Яков Кротов. История. Книга о том, как общение создаёт свободу, любовь, человечность

Оглавление

Пушкин-барин и Пушкин-ямщик

«Телега жизни» и «Пора мой друг» абсолютно парные не только по смыслу. Кстати, парность смысла не сразу прочитывается, ведь «обитель нег» в «Пора» — 1834 года — это ровно тот же обрыв и гроб, что в «Телеге» 1823 года. Не сразу понимаешь, что ямщик на телеге и друг — один и тот же человек. Цимес в том, что «fuckvoutremutter» в телеге абсолютно идентична по функции «нег». Оба слова — крайние в словесном спектре. То, что «ьтаманебе» взято из низкого стиля, а «нега» из высокого, не принципиально. Главное — смычком по нервам.

Пушкин разве случайно написал: «Давно, усталый раб, замыслил я побег»? Это отсылка к евангельским притчам, да не к одной, а ко всем, где главные герои рабы. Прежде всего, конечно, к притче о талантах. Там «лукавый раб» — который зарыл талант в землю. А как называть раба, который добился прибыли в сто процентов? Какой он был? Да усталый, конечно!

Заметим, что Пушкин сцепил стихотворение 1834 года («Пора») со стихотворением 1823 года прежде всего рифмой. Раннее дважды даёт рифму к ключевому слову: телегу/негу, телега/ночлега. Позднее заканчивается ударной, сонетной рифмой: побег/нег.

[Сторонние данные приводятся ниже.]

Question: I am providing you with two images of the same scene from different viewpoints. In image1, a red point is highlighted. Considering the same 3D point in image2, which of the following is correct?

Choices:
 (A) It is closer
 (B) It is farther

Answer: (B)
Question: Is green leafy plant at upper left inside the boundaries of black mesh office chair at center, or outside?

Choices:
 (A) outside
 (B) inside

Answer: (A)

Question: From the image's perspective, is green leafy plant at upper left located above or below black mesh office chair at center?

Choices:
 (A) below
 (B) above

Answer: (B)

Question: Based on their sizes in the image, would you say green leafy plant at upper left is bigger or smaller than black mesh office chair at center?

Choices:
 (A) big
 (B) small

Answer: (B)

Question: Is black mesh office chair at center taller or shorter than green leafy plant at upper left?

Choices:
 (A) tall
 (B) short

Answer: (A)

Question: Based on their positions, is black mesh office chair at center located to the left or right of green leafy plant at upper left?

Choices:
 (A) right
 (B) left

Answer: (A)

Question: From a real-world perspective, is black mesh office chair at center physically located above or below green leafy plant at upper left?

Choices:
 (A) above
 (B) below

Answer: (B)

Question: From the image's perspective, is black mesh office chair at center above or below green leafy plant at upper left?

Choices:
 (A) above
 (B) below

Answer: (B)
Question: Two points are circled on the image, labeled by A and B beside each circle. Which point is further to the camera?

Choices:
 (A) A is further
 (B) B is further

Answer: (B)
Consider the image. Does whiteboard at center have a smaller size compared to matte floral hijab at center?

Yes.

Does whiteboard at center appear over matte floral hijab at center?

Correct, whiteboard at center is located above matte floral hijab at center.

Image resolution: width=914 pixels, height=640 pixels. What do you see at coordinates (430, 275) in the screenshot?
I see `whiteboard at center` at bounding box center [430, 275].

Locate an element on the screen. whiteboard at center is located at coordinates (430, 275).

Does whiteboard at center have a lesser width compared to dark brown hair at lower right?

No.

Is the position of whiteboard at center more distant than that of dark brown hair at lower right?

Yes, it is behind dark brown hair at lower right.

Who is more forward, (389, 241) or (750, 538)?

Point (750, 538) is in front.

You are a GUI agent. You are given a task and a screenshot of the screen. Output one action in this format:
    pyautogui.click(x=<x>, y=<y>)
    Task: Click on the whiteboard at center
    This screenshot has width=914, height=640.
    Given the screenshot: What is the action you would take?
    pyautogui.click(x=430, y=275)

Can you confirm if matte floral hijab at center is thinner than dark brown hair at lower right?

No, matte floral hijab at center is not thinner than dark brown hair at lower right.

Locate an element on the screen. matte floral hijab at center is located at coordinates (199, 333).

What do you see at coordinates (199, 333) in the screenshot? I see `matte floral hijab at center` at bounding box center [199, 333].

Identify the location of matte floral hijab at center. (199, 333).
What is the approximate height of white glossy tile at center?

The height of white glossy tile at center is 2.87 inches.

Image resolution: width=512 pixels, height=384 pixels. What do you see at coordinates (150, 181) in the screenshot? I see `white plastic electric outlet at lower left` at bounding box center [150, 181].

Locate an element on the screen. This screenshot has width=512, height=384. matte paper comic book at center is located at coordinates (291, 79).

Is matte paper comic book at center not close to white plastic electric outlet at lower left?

При этом в то время «раб» был совершенно бытовым, ходовым словом, обозначавшим в документах вообще любого жителя страны в его отношении к царю. Это было бюрократическое клише, введённое П.А.Романовым, а в разговорной речи так называли крепостных: раб, раба. Конечно, это было не единственное обращение к рабам, немножко слишком прямолинейное, провинциальное, но это — было. Так что «Пора» написано от имени раба — если угодно, от имени того самого извозчика, к которому обращается Пушкин в «Телеге». Он пересел, перевоплотился, он уже не пассажир-барин, а извозчик.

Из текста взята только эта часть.